=== Record extracts ===
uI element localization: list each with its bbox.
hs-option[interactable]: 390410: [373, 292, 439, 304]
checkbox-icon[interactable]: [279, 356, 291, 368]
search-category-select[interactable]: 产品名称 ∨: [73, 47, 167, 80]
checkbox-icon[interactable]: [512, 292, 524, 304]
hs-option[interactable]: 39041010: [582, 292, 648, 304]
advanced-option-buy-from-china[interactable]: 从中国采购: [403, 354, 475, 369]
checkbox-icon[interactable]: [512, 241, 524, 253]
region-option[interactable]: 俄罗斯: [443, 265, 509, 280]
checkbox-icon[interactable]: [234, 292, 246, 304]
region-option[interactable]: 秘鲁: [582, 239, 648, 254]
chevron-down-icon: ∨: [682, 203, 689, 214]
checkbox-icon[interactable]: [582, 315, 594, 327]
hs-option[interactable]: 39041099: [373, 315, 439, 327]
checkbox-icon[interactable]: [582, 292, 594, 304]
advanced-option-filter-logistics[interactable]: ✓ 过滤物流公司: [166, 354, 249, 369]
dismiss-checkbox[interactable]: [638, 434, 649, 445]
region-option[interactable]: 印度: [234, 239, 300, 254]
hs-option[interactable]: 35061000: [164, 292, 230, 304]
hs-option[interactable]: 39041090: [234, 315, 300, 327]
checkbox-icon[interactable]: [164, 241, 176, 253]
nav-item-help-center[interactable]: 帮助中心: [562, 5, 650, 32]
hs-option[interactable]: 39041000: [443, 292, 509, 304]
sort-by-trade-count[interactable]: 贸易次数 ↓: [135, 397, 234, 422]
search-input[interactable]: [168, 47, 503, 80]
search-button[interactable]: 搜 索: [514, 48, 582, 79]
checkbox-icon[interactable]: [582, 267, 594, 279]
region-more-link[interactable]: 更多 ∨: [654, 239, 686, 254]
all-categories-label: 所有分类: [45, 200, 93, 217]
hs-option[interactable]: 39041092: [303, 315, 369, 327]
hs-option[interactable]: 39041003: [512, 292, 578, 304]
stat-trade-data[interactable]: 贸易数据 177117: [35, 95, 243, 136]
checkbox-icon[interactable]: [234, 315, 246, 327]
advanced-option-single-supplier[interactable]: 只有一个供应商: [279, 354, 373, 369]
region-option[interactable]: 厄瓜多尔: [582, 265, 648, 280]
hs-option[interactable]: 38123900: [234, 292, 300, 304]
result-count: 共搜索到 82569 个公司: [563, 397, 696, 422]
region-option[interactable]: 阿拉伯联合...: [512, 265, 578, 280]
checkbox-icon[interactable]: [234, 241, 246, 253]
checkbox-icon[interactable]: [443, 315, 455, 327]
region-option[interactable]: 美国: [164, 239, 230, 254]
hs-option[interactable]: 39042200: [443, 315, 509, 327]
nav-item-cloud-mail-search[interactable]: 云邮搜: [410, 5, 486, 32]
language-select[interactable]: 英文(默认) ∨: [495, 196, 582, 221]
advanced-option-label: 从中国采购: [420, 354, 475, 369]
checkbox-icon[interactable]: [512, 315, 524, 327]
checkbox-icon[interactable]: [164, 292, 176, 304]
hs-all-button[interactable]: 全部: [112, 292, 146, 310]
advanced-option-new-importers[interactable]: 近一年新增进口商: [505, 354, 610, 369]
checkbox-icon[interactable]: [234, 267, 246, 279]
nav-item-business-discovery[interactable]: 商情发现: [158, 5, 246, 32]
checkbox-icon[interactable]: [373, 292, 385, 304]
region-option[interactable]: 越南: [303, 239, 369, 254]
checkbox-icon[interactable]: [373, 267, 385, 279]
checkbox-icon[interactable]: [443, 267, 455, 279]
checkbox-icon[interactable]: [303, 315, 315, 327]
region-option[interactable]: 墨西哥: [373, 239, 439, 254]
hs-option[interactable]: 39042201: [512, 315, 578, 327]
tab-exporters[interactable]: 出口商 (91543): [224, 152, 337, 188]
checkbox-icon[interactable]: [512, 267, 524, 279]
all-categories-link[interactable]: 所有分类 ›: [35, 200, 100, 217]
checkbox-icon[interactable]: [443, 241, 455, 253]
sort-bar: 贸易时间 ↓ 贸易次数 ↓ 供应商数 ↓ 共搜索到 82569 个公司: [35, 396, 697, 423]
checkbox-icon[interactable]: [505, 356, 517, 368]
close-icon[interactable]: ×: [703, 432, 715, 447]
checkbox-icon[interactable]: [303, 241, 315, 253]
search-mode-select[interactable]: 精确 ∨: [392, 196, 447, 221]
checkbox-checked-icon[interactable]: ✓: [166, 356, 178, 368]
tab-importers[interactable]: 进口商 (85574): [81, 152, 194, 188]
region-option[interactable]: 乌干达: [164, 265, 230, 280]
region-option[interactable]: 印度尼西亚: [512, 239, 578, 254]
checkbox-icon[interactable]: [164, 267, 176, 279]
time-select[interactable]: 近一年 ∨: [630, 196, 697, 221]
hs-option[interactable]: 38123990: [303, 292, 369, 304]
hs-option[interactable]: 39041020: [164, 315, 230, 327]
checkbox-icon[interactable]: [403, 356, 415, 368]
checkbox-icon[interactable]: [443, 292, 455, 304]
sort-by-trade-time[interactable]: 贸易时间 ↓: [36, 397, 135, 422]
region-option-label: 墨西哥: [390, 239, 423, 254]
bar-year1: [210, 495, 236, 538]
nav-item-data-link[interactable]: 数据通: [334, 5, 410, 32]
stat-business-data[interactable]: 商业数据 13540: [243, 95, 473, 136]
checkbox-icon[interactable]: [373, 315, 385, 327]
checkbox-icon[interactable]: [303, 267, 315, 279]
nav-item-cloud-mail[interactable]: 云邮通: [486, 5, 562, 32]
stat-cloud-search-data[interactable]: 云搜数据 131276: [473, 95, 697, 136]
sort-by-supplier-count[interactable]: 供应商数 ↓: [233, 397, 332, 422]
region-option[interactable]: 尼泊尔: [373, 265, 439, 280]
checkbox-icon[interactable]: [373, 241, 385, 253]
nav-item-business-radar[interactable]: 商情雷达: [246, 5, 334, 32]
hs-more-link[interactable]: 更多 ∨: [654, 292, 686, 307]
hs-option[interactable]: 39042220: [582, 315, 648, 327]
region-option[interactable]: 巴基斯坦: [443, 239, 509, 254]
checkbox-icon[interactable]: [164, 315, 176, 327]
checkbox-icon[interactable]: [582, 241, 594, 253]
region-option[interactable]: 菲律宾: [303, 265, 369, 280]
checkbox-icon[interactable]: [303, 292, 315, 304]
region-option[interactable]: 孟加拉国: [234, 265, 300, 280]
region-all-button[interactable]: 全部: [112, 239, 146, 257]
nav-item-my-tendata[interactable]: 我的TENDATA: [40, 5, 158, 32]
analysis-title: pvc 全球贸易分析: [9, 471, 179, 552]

=== Your objective ===
Go through the material and copy out every line with "item" in it.

=== Solution to this exercise ===
nav-item-help-center[interactable]: 帮助中心: [562, 5, 650, 32]
nav-item-cloud-mail-search[interactable]: 云邮搜: [410, 5, 486, 32]
nav-item-business-discovery[interactable]: 商情发现: [158, 5, 246, 32]
nav-item-data-link[interactable]: 数据通: [334, 5, 410, 32]
nav-item-cloud-mail[interactable]: 云邮通: [486, 5, 562, 32]
nav-item-business-radar[interactable]: 商情雷达: [246, 5, 334, 32]
nav-item-my-tendata[interactable]: 我的TENDATA: [40, 5, 158, 32]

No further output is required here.